Ternyata itu adalah suara yang tidak asing bagi Aldo, suara itu tidak salah lagi adalah seorang asisten rumah tangga yang sudah lama bekerja di rumahnya bahkan semenjak dia kecil. “Yasudah Bik, bilang saja aku sudah tidur.”
“Tapi mereka meminta kamu keluar sebentar, mereka ingin bicara dengan kamu.”
Aldo akhirnya membuka lagi selimutnya dan berjalan ke pintu, mengalah dia membuka pintu dan berjalan keluar menuju ruang keluarganya.
“Selamat malam, Nak. Apakah kamu sudah makan? Ibu membawa makanan nih,” ucap sang Ibu sambil memberikan plastik yang berisi makanan di dalamnya.
“Wah, terima kasih.” Aldo sudah mengerti apa yang akan terjadi, karena orang tuanya jarang bersikap seperti ini jika sedang tidak menginginkan sesuatu darinya. “Jadi, hari ini apa?”
Sang Ayah langsung mengambil alih pembicaraan. “Kau sudah tahu bahwa sepupumu sudah bekerja di luar negeri? Sebaiknya kau bertanya kepadanya dan ikuti dia.”
“Pak, berapa kali aku sudah bilang aku tidak mau mengikuti orang lain, aku ingin meraih cita-citaku sendiri, Pak!”
“Pengusaha tidak mau, melanjutkan usaha kita juga tidak mau. Lalu, kuberikan saran sudah cukup mudah. Kau hanya perlu mengikuti sepupumu bagaimana dia melakukannya juga tidak mau! Mau jadi apa kau nanti nya?”
“Tapi itu bukan yang ku mau,Pak! Bapak kan sudah tahu aku gemar melukis, bahkan aku juga sering mendapatkan penghargaan lomba lukisan sampai sekarang.”
“Kau hanya tau melukis! Melukis bukan pekerjaan, melainkan hanya hobi. Kau tidak bisa hidup hanya dengan sebuah cat yang kau tuangkan ke kertas atau apalah itu. Aku sudah pernah peringatkan jika kau terus membantah, hidup saja sendiri. Selama kau dirumah ini, kau ikuti aturanku.”
“Aku kira rumah bisa menjadi tempatku bercerita, ternyata tidak. Apa kalian pernah memberiku selamat saat aku menang olimpiade? Saat aku memenangkan perlombaan? Atau hanya sekedar melihat hasil ujianku? Sepertinya seluruh usahaku sia-sia, tidak ada yang menginginkannya.”

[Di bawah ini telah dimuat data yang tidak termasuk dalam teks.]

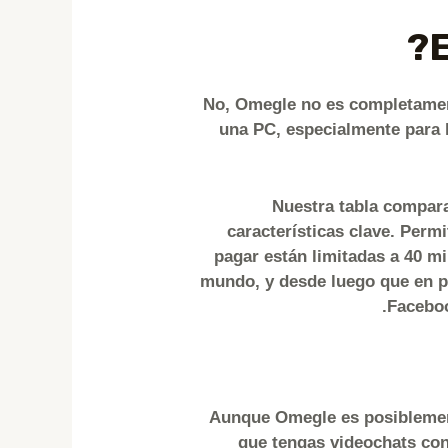
No, Omegle no es completament
una PC, especialmente para l
Nuestra tabla comparat
características clave. Perm
pagar están limitadas a 40 m
mundo, y desde luego que en p
Faceboo
Aunque Omegle es posiblemente
que tengas videochats con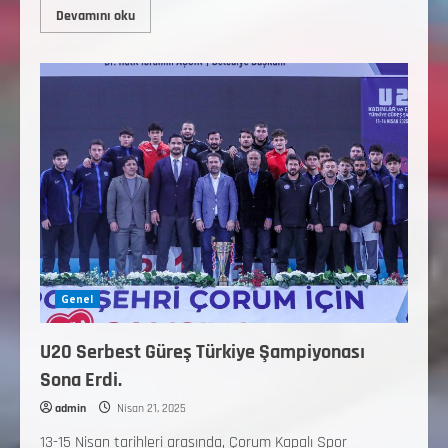
Devamını oku
Genel
U20 Serbest Güreş Türkiye Şampiyonası
Sona Erdi.
admin
Nisan 21, 2025
13-15 Nisan tarihleri arasında, Çorum Kapalı Spor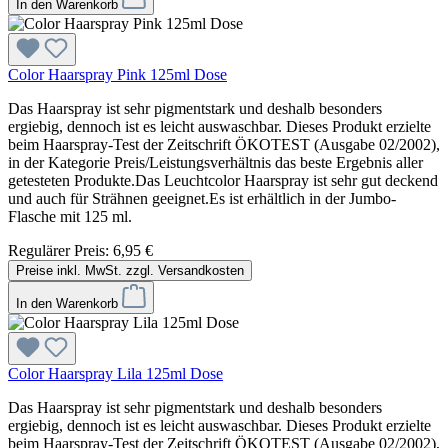
In den Warenkorb
Color Haarspray Pink 125ml Dose
Das Haarspray ist sehr pigmentstark und deshalb besonders
ergiebig, dennoch ist es leicht auswaschbar. Dieses Produkt erzielte
beim Haarspray-Test der Zeitschrift ÖKOTEST (Ausgabe 02/2002),
in der Kategorie Preis/Leistungsverhältnis das beste Ergebnis aller
getesteten Produkte.Das Leuchtcolor Haarspray ist sehr gut deckend
und auch für Strähnen geeignet.Es ist erhältlich in der Jumbo-
Flasche mit 125 ml.
Regulärer Preis:
6,95 €
Preise inkl. MwSt. zzgl. Versandkosten
In den Warenkorb
Color Haarspray Lila 125ml Dose
Das Haarspray ist sehr pigmentstark und deshalb besonders
ergiebig, dennoch ist es leicht auswaschbar. Dieses Produkt erzielte
beim Haarspray-Test der Zeitschrift ÖKOTEST (Ausgabe 02/2002),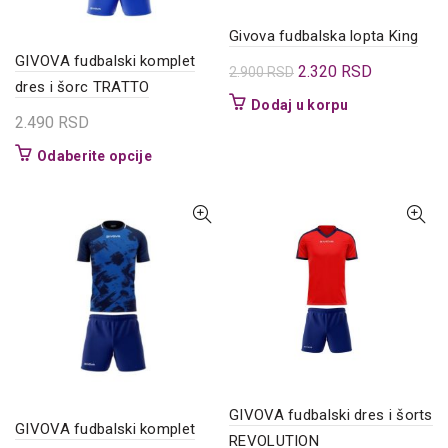
stranici
proizvoda.
Givova fudbalska lopta King
GIVOVA fudbalski komplet
Originalna
Trenutna
2.320
RSD
2.900
RSD
dres i šorc TRATTO
cena
cena
Dodaj u korpu
je
je:
2.490
RSD
bila:
2.320 RSD.
Ovaj
Odaberite opcije
2.900 RSD.
proizvod
ima
više
varijanti.
Opcije
mogu
biti
izabrane
na
stranici
proizvoda.
GIVOVA fudbalski dres i šorts
GIVOVA fudbalski komplet
REVOLUTION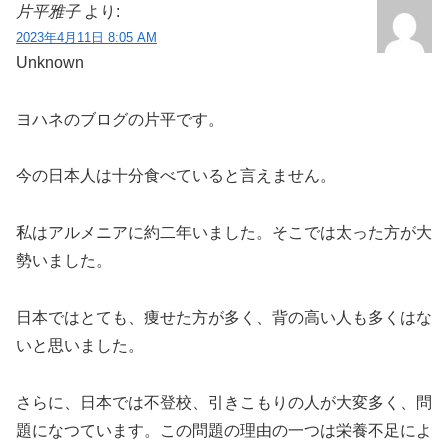
片平雅子
より:
2023年4月11日 8:05 AM
Unknown
ヨハネのブログの片平です。
今の日本人は十分食べていると言えません。
私はアルメニアに約二年いました。そこでは太った方が大
勢いました。
日本ではとても、痩せた方が多く、背の高い人も多くはな
いと思いました。
さらに、日本では不登校、引きこもりの人が大変多く、問
題になつています。この問題の理由の一つは栄養不足によ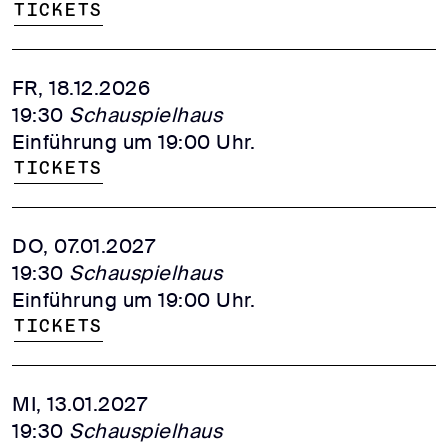
Tickets
FR, 18.12.2026
19:30
Schauspielhaus
Einführung um 19:00 Uhr.
Tickets
DO, 07.01.2027
19:30
Schauspielhaus
Einführung um 19:00 Uhr.
Tickets
MI, 13.01.2027
19:30
Schauspielhaus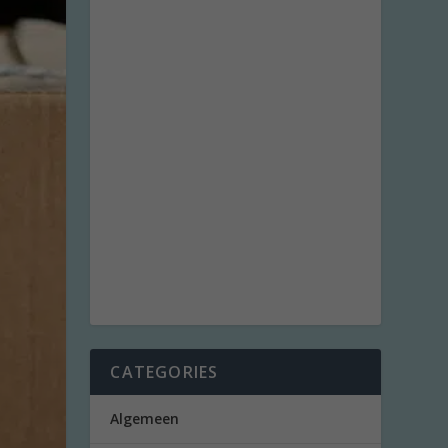
CATEGORIES
Algemeen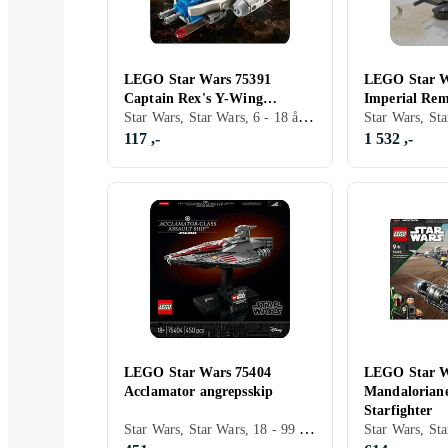
LEGO Star Wars 75391
LEGO Star W
Captain Rex's Y-Wing
Imperial Re
Star Wars, Star Wars, 6 - 18 år, Verdensrommet, Filmkarakterer, 99 stk
Microfighter
INT-4
117 ,-
1 532 ,-
LEGO Star Wars 75404
LEGO Star W
Acclamator angrepsskip
Mandaloriane
Starfighter
Star Wars, Star Wars, 18 - 99 år, Verdensrommet, Filmkarakterer, 450 stk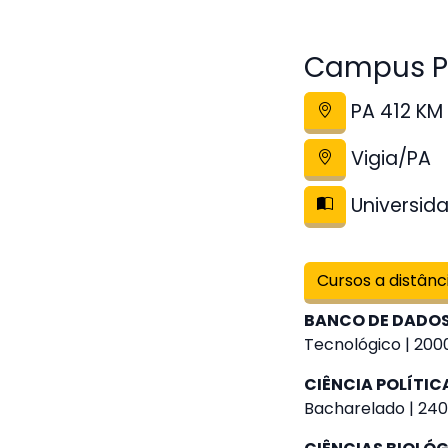
Campus Po
PA 412 KM 
Vigia/PA
Universida
Cursos a distânc
BANCO DE DADO
Tecnológico | 2000
CIÊNCIA POLÍTIC
Bacharelado | 240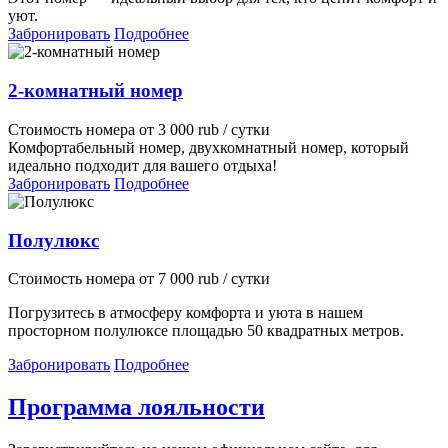
уют.
Забронировать
Подробнее
2-комнатный номер
Стоимость номера
от
3 000
rub
/ сутки
Комфортабельный номер, двухкомнатный номер, который
идеально подходит для вашего отдыха!
Забронировать
Подробнее
Полулюкс
Стоимость номера
от
7 000
rub
/ сутки
Погрузитесь в атмосферу комфорта и уюта в нашем
просторном полулюксе площадью 50 квадратных метров.
Забронировать
Подробнее
Программа лояльности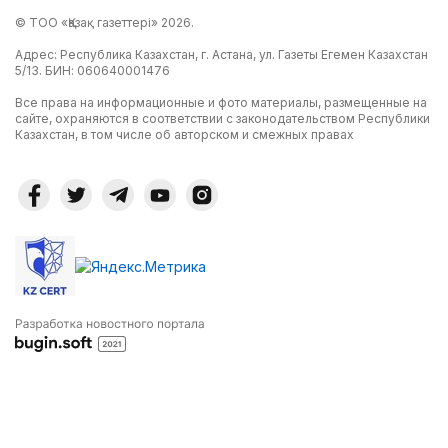
© ТОО «Қазақ газеттері» 2026.
Адрес: Республика Казахстан, г. Астана, ул. Газеты Егемен Казахстан
5/13. БИН: 060640001476
Все права на информационные и фото материалы, размещенные на
сайте, охраняются в соответствии с законодательством Республики
Казахстан, в том числе об авторском и смежных правах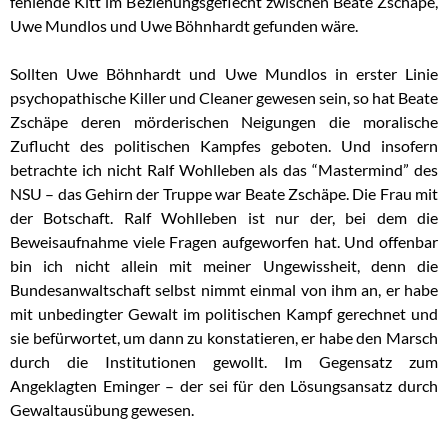
fehlende Kitt im Beziehungsgeflecht zwischen Beate Zschäpe,
Uwe Mundlos und Uwe Böhnhardt gefunden wäre.
Sollten Uwe Böhnhardt und Uwe Mundlos in erster Linie
psychopathische Killer und Cleaner gewesen sein, so hat Beate
Zschäpe deren mörderischen Neigungen die moralische
Zuflucht des politischen Kampfes geboten. Und insofern
betrachte ich nicht Ralf Wohlleben als das “Mastermind” des
NSU – das Gehirn der Truppe war Beate Zschäpe. Die Frau mit
der Botschaft. Ralf Wohlleben ist nur der, bei dem die
Beweisaufnahme viele Fragen aufgeworfen hat. Und offenbar
bin ich nicht allein mit meiner Ungewissheit, denn die
Bundesanwaltschaft selbst nimmt einmal von ihm an, er habe
mit unbedingter Gewalt im politischen Kampf gerechnet und
sie befürwortet, um dann zu konstatieren, er habe den Marsch
durch die Institutionen gewollt. Im Gegensatz zum
Angeklagten Eminger – der sei für den Lösungsansatz durch
Gewaltausübung gewesen.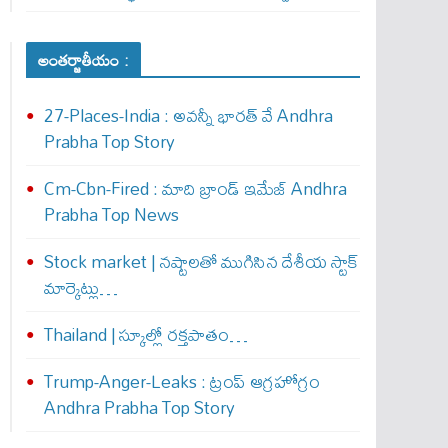
అంతర్జాతీయం :
27-Places-India : అవ‌న్నీ భార‌త్ వే Andhra
Prabha Top Story
Cm-Cbn-Fired : మాది బ్రాండ్ ఇమేజ్ Andhra
Prabha Top News
Stock market | నష్టాలతో ముగిసిన దేశీయ స్టాక్
మార్కెట్లు…
Thailand | స్కూల్లో రక్తపాతం…
Trump-Anger-Leaks : ట్రంప్ ఆగ్ర‌హోగ్రం
Andhra Prabha Top Story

“Kalian tidak pernah mendengarkanku sekali saja. Aku tidak perlu makan itu, aku tidak selera karena aku takut selera makanku juga akan diatur oleh aturan kalian. Selamat malam Bapak, Ibu.”
Saat Aldo masuk kamar dan sedang berpikir sendirian, asisten yang sudah cukup tua itu kembali mengetuk pintu dan masuk ke kamarnya. Memeluknya seperti anak kandungnya sendiri.
“Tidak apa-apa Aldo, cukup tunjukkan saja kepada mereka bahwa kamu itu pantas mendapatkan impianmu sendiri.”
“Sedari dulu aku mengikuti mereka, Bik. Bahkan mereka tidak ada saat aku sedang sangat membutuhkan sosok orang tua yang dikatakan sangat nyaman oleh orang lain. Namun aku malah mendapatkannya dari Bibik.”
“Cukup ingat saja seberapa tidak adilnya suatu keadaan, akan tetap ada orang-orang yang masih menyayangimu. Kamu cukup menyadari orang tersebut.”
***
Saat itu akhirnya tiba, pembacaan tugas di depan kelas dengan tema bercerita tentang kehidupan sendiri. Satu persatu ditunjuk untuk mulai membacakan tugasnya masing-masing, semua tulisan mereka indah. Namun, juga memiliki masalahnya tersendiri.
“Do, Ibu itu bertanya tentang cita-cita juga ternyata. Cita-citaku dari dulu tentara, karena hanya itu yang kupikirkan dan menurutku keren. Kalau kau apa?” Tanya teman nya yang kebetulan mengerjakan tugas, suatu hal yang bisa dianggap keajaiban.
“Cita-cita? Entahlah, apa aku masih pantas memikirkannya.”
“Kenapa? Bukankah kau ingin menjadi pelukis, aku liat kau jago sekali.”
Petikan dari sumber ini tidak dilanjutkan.